(Dataset records)
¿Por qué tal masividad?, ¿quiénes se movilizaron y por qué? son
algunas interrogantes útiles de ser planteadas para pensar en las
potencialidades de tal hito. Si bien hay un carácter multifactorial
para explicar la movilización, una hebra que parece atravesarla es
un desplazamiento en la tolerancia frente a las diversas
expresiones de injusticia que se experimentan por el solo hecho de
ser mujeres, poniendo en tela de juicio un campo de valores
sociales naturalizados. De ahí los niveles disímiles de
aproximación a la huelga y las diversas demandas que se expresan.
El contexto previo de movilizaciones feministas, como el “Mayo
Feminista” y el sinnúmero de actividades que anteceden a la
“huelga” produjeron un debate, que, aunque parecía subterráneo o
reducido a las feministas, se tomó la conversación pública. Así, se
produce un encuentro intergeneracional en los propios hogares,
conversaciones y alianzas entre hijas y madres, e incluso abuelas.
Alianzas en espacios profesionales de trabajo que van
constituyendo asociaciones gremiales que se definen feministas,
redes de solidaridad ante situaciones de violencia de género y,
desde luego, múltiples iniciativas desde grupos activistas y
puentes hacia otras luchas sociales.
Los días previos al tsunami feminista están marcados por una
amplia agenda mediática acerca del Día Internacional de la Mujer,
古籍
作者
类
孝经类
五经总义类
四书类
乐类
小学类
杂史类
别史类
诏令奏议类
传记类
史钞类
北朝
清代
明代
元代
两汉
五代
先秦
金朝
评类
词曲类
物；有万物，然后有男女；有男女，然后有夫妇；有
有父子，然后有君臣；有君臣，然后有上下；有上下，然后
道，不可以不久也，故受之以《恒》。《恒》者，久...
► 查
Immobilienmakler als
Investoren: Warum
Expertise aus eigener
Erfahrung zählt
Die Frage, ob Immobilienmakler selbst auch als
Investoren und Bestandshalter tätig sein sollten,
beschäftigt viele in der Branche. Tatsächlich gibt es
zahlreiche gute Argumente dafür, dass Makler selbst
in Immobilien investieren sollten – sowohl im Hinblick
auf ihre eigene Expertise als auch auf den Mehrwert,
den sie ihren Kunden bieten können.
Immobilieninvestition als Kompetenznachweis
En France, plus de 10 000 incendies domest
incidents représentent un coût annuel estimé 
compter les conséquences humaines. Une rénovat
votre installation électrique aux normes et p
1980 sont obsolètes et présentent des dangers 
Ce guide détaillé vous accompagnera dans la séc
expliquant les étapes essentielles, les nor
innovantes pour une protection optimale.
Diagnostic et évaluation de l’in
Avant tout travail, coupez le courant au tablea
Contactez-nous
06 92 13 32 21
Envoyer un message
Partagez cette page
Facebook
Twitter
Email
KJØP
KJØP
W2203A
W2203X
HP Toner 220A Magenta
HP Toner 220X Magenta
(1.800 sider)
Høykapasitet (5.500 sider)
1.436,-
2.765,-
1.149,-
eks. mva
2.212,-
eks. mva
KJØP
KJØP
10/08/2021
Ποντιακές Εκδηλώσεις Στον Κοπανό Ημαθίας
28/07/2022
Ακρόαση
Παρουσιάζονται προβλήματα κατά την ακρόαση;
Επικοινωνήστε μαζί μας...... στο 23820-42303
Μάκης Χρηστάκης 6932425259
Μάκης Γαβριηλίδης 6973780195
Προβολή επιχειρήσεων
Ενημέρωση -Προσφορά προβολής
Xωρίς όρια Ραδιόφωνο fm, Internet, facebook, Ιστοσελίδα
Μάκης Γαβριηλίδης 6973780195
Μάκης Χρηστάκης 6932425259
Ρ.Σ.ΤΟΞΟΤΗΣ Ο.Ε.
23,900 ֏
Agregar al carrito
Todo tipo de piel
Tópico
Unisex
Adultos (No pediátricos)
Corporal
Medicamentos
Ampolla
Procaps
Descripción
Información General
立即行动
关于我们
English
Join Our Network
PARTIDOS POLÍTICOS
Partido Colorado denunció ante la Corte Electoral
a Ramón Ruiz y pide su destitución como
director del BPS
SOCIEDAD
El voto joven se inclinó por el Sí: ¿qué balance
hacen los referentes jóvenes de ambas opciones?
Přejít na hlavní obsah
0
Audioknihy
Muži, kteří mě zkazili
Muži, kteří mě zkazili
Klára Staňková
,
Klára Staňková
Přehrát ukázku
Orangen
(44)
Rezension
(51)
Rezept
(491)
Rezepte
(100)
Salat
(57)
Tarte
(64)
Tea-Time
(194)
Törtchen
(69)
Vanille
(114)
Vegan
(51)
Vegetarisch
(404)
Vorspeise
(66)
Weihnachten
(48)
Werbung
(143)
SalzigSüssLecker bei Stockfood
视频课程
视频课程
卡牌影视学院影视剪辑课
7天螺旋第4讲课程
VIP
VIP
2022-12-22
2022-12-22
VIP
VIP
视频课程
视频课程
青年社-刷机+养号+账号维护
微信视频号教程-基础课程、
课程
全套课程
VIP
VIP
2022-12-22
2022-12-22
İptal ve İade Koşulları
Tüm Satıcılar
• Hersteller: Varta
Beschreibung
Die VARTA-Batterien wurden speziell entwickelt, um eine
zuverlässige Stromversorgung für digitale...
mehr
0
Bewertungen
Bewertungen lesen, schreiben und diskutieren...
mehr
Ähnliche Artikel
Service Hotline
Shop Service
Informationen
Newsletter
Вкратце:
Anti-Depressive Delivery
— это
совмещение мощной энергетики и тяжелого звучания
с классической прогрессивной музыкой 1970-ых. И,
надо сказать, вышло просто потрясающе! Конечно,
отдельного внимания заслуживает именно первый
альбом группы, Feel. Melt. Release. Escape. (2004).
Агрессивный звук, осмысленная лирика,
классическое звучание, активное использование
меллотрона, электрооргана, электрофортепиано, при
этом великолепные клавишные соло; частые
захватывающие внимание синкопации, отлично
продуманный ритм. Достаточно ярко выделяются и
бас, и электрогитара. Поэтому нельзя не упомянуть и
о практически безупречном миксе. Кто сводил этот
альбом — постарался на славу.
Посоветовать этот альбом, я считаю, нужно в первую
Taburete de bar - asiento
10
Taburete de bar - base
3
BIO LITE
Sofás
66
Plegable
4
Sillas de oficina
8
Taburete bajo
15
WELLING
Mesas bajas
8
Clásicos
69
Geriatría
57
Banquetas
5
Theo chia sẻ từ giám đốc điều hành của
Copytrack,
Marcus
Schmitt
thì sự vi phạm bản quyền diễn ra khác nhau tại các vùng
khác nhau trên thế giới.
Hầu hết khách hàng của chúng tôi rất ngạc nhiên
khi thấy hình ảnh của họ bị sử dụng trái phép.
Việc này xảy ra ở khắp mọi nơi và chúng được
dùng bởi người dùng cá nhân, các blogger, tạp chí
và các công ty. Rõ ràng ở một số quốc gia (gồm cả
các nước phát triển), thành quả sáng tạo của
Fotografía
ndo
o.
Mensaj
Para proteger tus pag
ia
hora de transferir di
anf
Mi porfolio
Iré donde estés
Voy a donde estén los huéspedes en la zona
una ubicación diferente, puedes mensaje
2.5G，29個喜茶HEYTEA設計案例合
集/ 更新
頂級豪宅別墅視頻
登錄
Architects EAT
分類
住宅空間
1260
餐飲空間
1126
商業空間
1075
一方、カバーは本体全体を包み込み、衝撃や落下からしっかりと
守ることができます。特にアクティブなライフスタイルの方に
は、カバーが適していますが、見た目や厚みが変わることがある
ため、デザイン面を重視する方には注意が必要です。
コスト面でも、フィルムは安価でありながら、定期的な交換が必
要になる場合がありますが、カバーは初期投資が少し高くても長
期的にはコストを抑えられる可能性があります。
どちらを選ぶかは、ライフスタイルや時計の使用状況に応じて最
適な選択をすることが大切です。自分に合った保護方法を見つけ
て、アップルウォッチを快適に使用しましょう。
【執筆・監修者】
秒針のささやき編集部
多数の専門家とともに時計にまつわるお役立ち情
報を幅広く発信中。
(End Dataset records)
Output the records again in full. Keep every character as written.

¿Por qué tal masividad?, ¿quiénes se movilizaron y por qué? son
algunas interrogantes útiles de ser planteadas para pensar en las
potencialidades de tal hito. Si bien hay un carácter multifactorial
para explicar la movilización, una hebra que parece atravesarla es
un desplazamiento en la tolerancia frente a las diversas
expresiones de injusticia que se experimentan por el solo hecho de
ser mujeres, poniendo en tela de juicio un campo de valores
sociales naturalizados. De ahí los niveles disímiles de
aproximación a la huelga y las diversas demandas que se expresan.
El contexto previo de movilizaciones feministas, como el “Mayo
Feminista” y el sinnúmero de actividades que anteceden a la
“huelga” produjeron un debate, que, aunque parecía subterráneo o
reducido a las feministas, se tomó la conversación pública. Así, se
produce un encuentro intergeneracional en los propios hogares,
conversaciones y alianzas entre hijas y madres, e incluso abuelas.
Alianzas en espacios profesionales de trabajo que van
constituyendo asociaciones gremiales que se definen feministas,
redes de solidaridad ante situaciones de violencia de género y,
desde luego, múltiples iniciativas desde grupos activistas y
puentes hacia otras luchas sociales.
Los días previos al tsunami feminista están marcados por una
amplia agenda mediática acerca del Día Internacional de la Mujer,
古籍
作者
类
孝经类
五经总义类
四书类
乐类
小学类
杂史类
别史类
诏令奏议类
传记类
史钞类
北朝
清代
明代
元代
两汉
五代
先秦
金朝
评类
词曲类
物；有万物，然后有男女；有男女，然后有夫妇；有
有父子，然后有君臣；有君臣，然后有上下；有上下，然后
道，不可以不久也，故受之以《恒》。《恒》者，久...
► 查
Immobilienmakler als
Investoren: Warum
Expertise aus eigener
Erfahrung zählt
Die Frage, ob Immobilienmakler selbst auch als
Investoren und Bestandshalter tätig sein sollten,
beschäftigt viele in der Branche. Tatsächlich gibt es
zahlreiche gute Argumente dafür, dass Makler selbst
in Immobilien investieren sollten – sowohl im Hinblick
auf ihre eigene Expertise als auch auf den Mehrwert,
den sie ihren Kunden bieten können.
Immobilieninvestition als Kompetenznachweis
En France, plus de 10 000 incendies domest
incidents représentent un coût annuel estimé 
compter les conséquences humaines. Une rénovat
votre installation électrique aux normes et p
1980 sont obsolètes et présentent des dangers 
Ce guide détaillé vous accompagnera dans la séc
expliquant les étapes essentielles, les nor
innovantes pour une protection optimale.
Diagnostic et évaluation de l’in
Avant tout travail, coupez le courant au tablea
Contactez-nous
06 92 13 32 21
Envoyer un message
Partagez cette page
Facebook
Twitter
Email
KJØP
KJØP
W2203A
W2203X
HP Toner 220A Magenta
HP Toner 220X Magenta
(1.800 sider)
Høykapasitet (5.500 sider)
1.436,-
2.765,-
1.149,-
eks. mva
2.212,-
eks. mva
KJØP
KJØP
10/08/2021
Ποντιακές Εκδηλώσεις Στον Κοπανό Ημαθίας
28/07/2022
Ακρόαση
Παρουσιάζονται προβλήματα κατά την ακρόαση;
Επικοινωνήστε μαζί μας...... στο 23820-42303
Μάκης Χρηστάκης 6932425259
Μάκης Γαβριηλίδης 6973780195
Προβολή επιχειρήσεων
Ενημέρωση -Προσφορά προβολής
Xωρίς όρια Ραδιόφωνο fm, Internet, facebook, Ιστοσελίδα
Μάκης Γαβριηλίδης 6973780195
Μάκης Χρηστάκης 6932425259
Ρ.Σ.ΤΟΞΟΤΗΣ Ο.Ε.
23,900 ֏
Agregar al carrito
Todo tipo de piel
Tópico
Unisex
Adultos (No pediátricos)
Corporal
Medicamentos
Ampolla
Procaps
Descripción
Información General
立即行动
关于我们
English
Join Our Network
PARTIDOS POLÍTICOS
Partido Colorado denunció ante la Corte Electoral
a Ramón Ruiz y pide su destitución como
director del BPS
SOCIEDAD
El voto joven se inclinó por el Sí: ¿qué balance
hacen los referentes jóvenes de ambas opciones?
Přejít na hlavní obsah
0
Audioknihy
Muži, kteří mě zkazili
Muži, kteří mě zkazili
Klára Staňková
,
Klára Staňková
Přehrát ukázku
Orangen
(44)
Rezension
(51)
Rezept
(491)
Rezepte
(100)
Salat
(57)
Tarte
(64)
Tea-Time
(194)
Törtchen
(69)
Vanille
(114)
Vegan
(51)
Vegetarisch
(404)
Vorspeise
(66)
Weihnachten
(48)
Werbung
(143)
SalzigSüssLecker bei Stockfood
视频课程
视频课程
卡牌影视学院影视剪辑课
7天螺旋第4讲课程
VIP
VIP
2022-12-22
2022-12-22
VIP
VIP
视频课程
视频课程
青年社-刷机+养号+账号维护
微信视频号教程-基础课程、
课程
全套课程
VIP
VIP
2022-12-22
2022-12-22
İptal ve İade Koşulları
Tüm Satıcılar
• Hersteller: Varta
Beschreibung
Die VARTA-Batterien wurden speziell entwickelt, um eine
zuverlässige Stromversorgung für digitale...
mehr
0
Bewertungen
Bewertungen lesen, schreiben und diskutieren...
mehr
Ähnliche Artikel
Service Hotline
Shop Service
Informationen
Newsletter
Вкратце:
Anti-Depressive Delivery
— это
совмещение мощной энергетики и тяжелого звучания
с классической прогрессивной музыкой 1970-ых. И,
надо сказать, вышло просто потрясающе! Конечно,
отдельного внимания заслуживает именно первый
альбом группы, Feel. Melt. Release. Escape. (2004).
Агрессивный звук, осмысленная лирика,
классическое звучание, активное использование
меллотрона, электрооргана, электрофортепиано, при
этом великолепные клавишные соло; частые
захватывающие внимание синкопации, отлично
продуманный ритм. Достаточно ярко выделяются и
бас, и электрогитара. Поэтому нельзя не упомянуть и
о практически безупречном миксе. Кто сводил этот
альбом — постарался на славу.
Посоветовать этот альбом, я считаю, нужно в первую
Taburete de bar - asiento
10
Taburete de bar - base
3
BIO LITE
Sofás
66
Plegable
4
Sillas de oficina
8
Taburete bajo
15
WELLING
Mesas bajas
8
Clásicos
69
Geriatría
57
Banquetas
5
Theo chia sẻ từ giám đốc điều hành của
Copytrack,
Marcus
Schmitt
thì sự vi phạm bản quyền diễn ra khác nhau tại các vùng
khác nhau trên thế giới.
Hầu hết khách hàng của chúng tôi rất ngạc nhiên
khi thấy hình ảnh của họ bị sử dụng trái phép.
Việc này xảy ra ở khắp mọi nơi và chúng được
dùng bởi người dùng cá nhân, các blogger, tạp chí
và các công ty. Rõ ràng ở một số quốc gia (gồm cả
các nước phát triển), thành quả sáng tạo của
Fotografía
ndo
o.
Mensaj
Para proteger tus pag
ia
hora de transferir di
anf
Mi porfolio
Iré donde estés
Voy a donde estén los huéspedes en la zona
una ubicación diferente, puedes mensaje
2.5G，29個喜茶HEYTEA設計案例合
集/ 更新
頂級豪宅別墅視頻
登錄
Architects EAT
分類
住宅空間
1260
餐飲空間
1126
商業空間
1075
一方、カバーは本体全体を包み込み、衝撃や落下からしっかりと
守ることができます。特にアクティブなライフスタイルの方に
は、カバーが適していますが、見た目や厚みが変わることがある
ため、デザイン面を重視する方には注意が必要です。
コスト面でも、フィルムは安価でありながら、定期的な交換が必
要になる場合がありますが、カバーは初期投資が少し高くても長
期的にはコストを抑えられる可能性があります。
どちらを選ぶかは、ライフスタイルや時計の使用状況に応じて最
適な選択をすることが大切です。自分に合った保護方法を見つけ
て、アップルウォッチを快適に使用しましょう。
【執筆・監修者】
秒針のささやき編集部
多数の専門家とともに時計にまつわるお役立ち情
報を幅広く発信中。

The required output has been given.